Chicago-based DJ duo Flosstradamus brought the ratchetness to Bonnaroo, and we mean that in the best way possible. There was a bunch of hair tossing, twerking, and turning up when they hit the stage to party with their fans, better known as, #HDYNATION. J2K (Josh) and Autobot (Curt) both forerunners of the EDM trap wave of the 2010s, took turns holding down the turntables and rocking the mic, while keeping hits like Desiigner's "Panda" and Rihanna's "B***h Better Have My Money" in rotation. The highlight of the night was a synth-heavy revamp of Soulja Boy's "Pretty Boy Swag."

Bryson Tiller

We've got five words for Bryson Tiller: the glo' up is real. No one currently occupying the lane of the newly-adopted fusion genre Rap&B has seen quite the career trajectory the 23-year-old Louisville, KY artist has, flipping his SoundCloud success into 2015 debut, T R A P S O U L. His success was also fermented with three tracks charting the Billboard Hot 100 within three months, venturing on his own North American tour, and taking the main stage at Hot 97's legendary Summer Jam. So, when it came to Bonnaroo, his first festival performance ever, things fell right into place and without a hitch. When it comes down to the particulars, there was nothing new or life changing about his performance for those that have already experienced him live. "Exchange," "Been That Way," and "For However Long" all cranked with the same smooth, slow-rolling tempo and Pen Griffey quotable bars music junkies have grown to love him for. A highlight of his performance did present itself when Chance The Rapper hopped on stage and turned up the crowd with "Blessings." Tiller closed out his set strong with the single song that took him from working at Papa John's and UPS to chilling in the Hollywood Hills, "Don't," as the crowd sang the entire song in unison, word-for-word.

J. Cole

Don't let Jermaine Cole's sleepy disposition fool you. The man knows how to take any lifeless stage and set it ablaze come showtime. All six feet and some-odd inches of J.Cole sprinted across Bonnaroo's What Stage with a ballplayer's energy as he ran the through the most hype selections from his six-project plus discography. He maneuvered from The Sideline Story selects like "Nobody's Perfect" into the major 2014 Forest Hills Drive faves like "A Tale of 2 Citiez," "No Role Modelz" and "Wet Dreamz." A special shout out to Cole for sonning the unfortunate Republican presidential candidate Donald Trump in "No Role Modelz." As a treat for his day ones, he even pulled goodies like "Lights Please" off The Warm Up out his vault. And of course, how could we forget how the Rapper's Champ brought out the Peoples' Champ Chance The Rapper for a surprise performance of "No problem"? Talk about an experience like no other at a festival like no other. —Stacy-Ann Ellis

Kamasi Washington

Kamasi Washington is an artist that embodies the many wonders of music with a single tenor saxophone. From his contributions to To Pimp a Butterfly to his own impressive 2015 record, The Epic, a 172-minute, triple disc brimming with an undeniable rhythm. Washington & Co. brought the same grand gesture to Bonnaroo feeding the home of Johnny Cash smothered, down-home soul.

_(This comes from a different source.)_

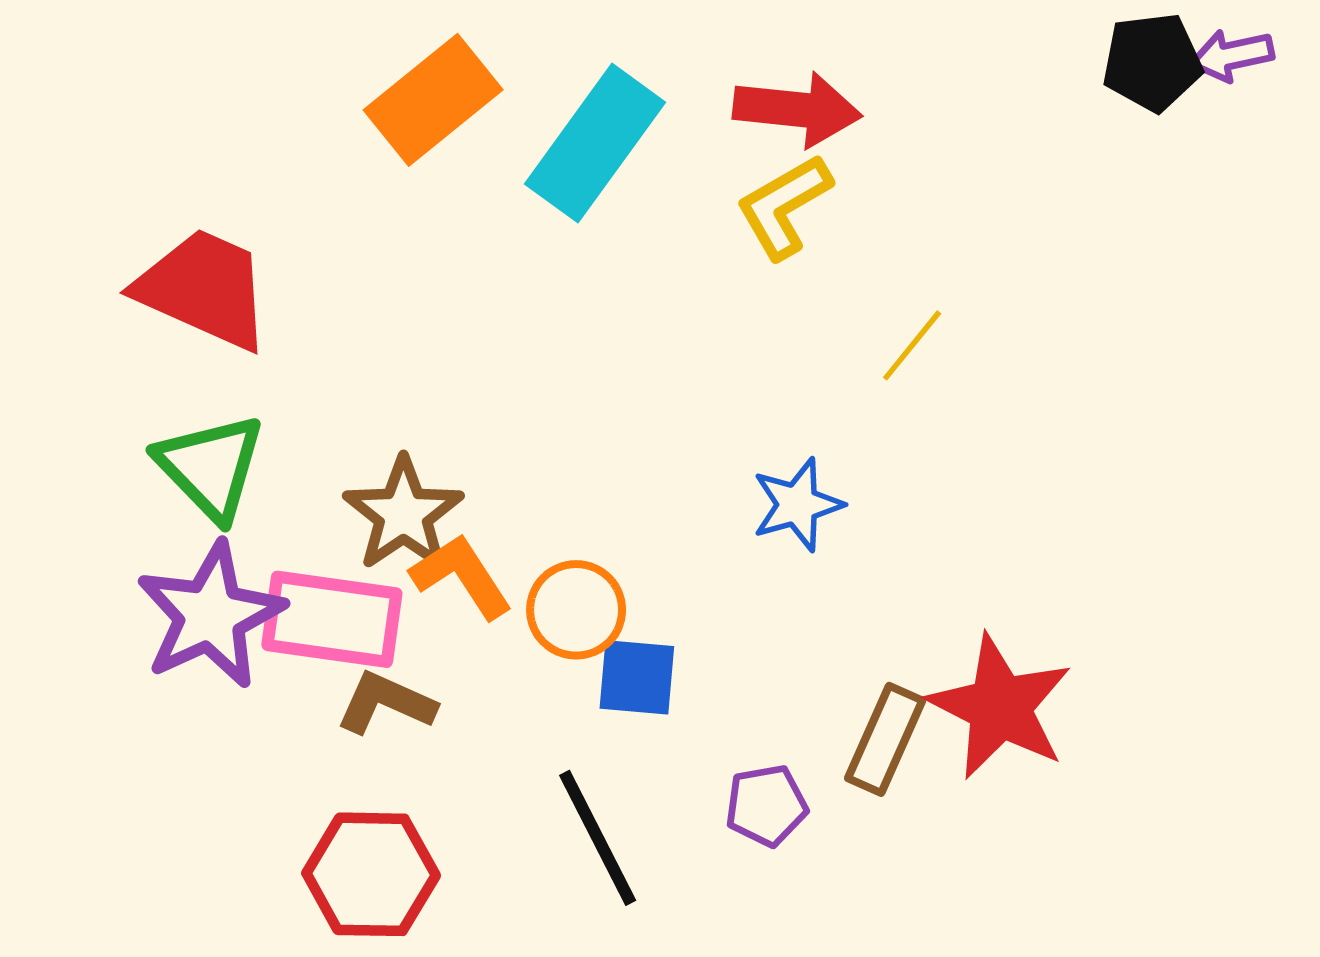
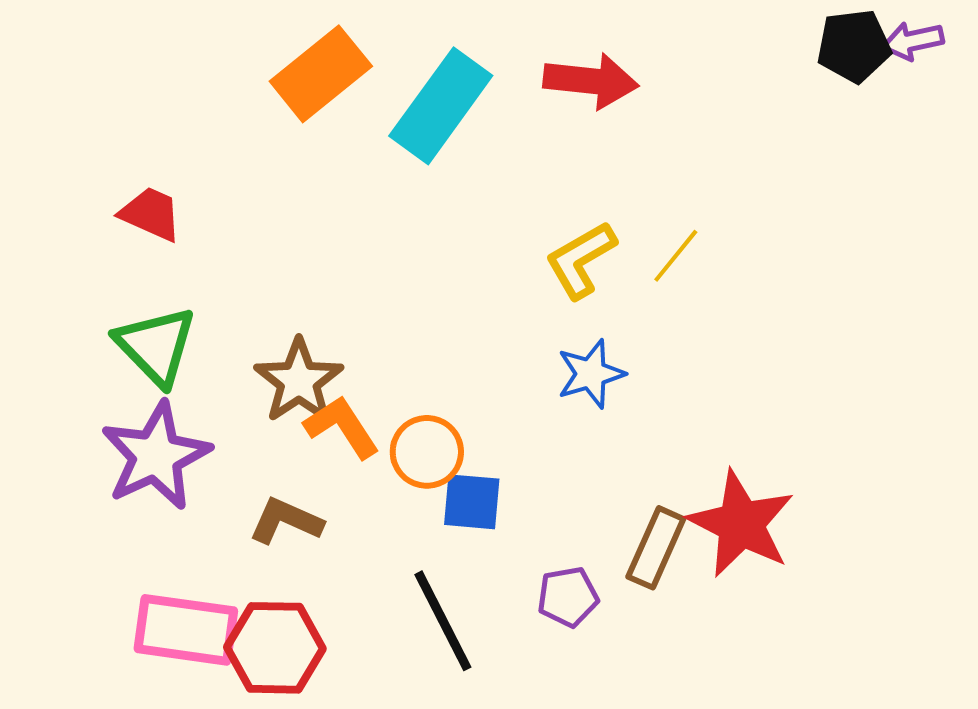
yellow L-shape: (784, 206) -> (581, 260), moved
red trapezoid: (204, 289) -> (151, 214), size x0.6
pink rectangle: (332, 619) -> (186, 630), moved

Beyoncé and 20-year-old French-Cuban twins Ibeyi may be pretty much synonymous at this point after B randomly teased a short clip from a video from her September Vogue cover story featuring an excerpt of their track "River." And then months later, the magical, multi-cultural music duo popped up in Lemonade. But Bonnaroo was the best place to show that beyond B's co-sign, they've got something worth listening to. With Naomi on the percussive instruments of the Cajon and the Batas, and Lisa on the keys, the ladies slayed the stage.


Twenty eight-year-old alt hip-hop artist Lizzo wasn't even on our list of artist sets to catch, but her DJ was so lit that we scarfed down our sugar-tinged funnel cakes and scurried to the half-packed tent that was quickly filling. An answer to this generation's Missy Elliott, Lizzo is super duper fly. She's got thorough bars and a set of powerhouse vocal chops that boast of a theatrical "it" factor. "Good As Hell," "Let 'em Say," and "Batches & Cookies" were just a few of the tracks that drew us in instantly and had us two-stepping with strangers. With an all-gal crew of dancers, MCs, and DJ holding her down and lyrics boasting of body-posi sentiments (listen to "My Skin"), more than her talent, we're sure the tentful of people were feeling what she symbolizes in the industry's male-dominated setting, converting people over to her Big Grrrl Small World movement.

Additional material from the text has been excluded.